Required action>
Search the entries below for "It's ok. You're". Give that line and all the lines after it again, exactly, through the last, without pictures.

[Items from a data source]
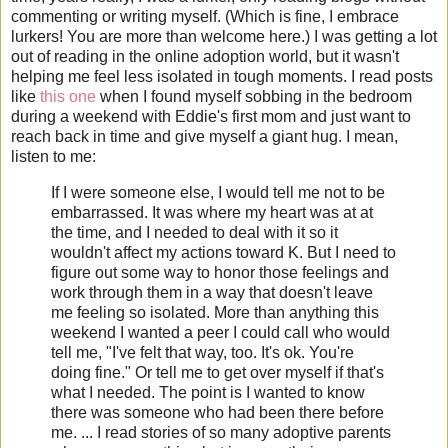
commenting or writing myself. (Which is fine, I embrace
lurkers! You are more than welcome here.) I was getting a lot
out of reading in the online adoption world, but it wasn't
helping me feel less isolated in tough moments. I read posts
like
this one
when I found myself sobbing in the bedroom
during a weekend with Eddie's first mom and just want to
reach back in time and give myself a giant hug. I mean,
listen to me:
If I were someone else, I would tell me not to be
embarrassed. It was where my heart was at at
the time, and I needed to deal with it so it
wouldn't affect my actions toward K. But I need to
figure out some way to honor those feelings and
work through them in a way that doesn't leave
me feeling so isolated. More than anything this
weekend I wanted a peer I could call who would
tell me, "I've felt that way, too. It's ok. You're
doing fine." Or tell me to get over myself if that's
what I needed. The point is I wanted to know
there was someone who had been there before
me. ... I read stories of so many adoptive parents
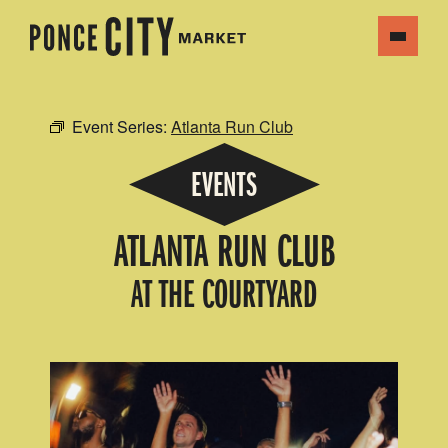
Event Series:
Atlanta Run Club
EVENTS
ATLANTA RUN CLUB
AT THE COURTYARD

Problem solution>
tell me, "I've felt that way, too. It's ok. You're
doing fine." Or tell me to get over myself if that's
what I needed. The point is I wanted to know
there was someone who had been there before
me. ... I read stories of so many adoptive parents
Event Series:
Atlanta Run Club
EVENTS
ATLANTA RUN CLUB
AT THE COURTYARD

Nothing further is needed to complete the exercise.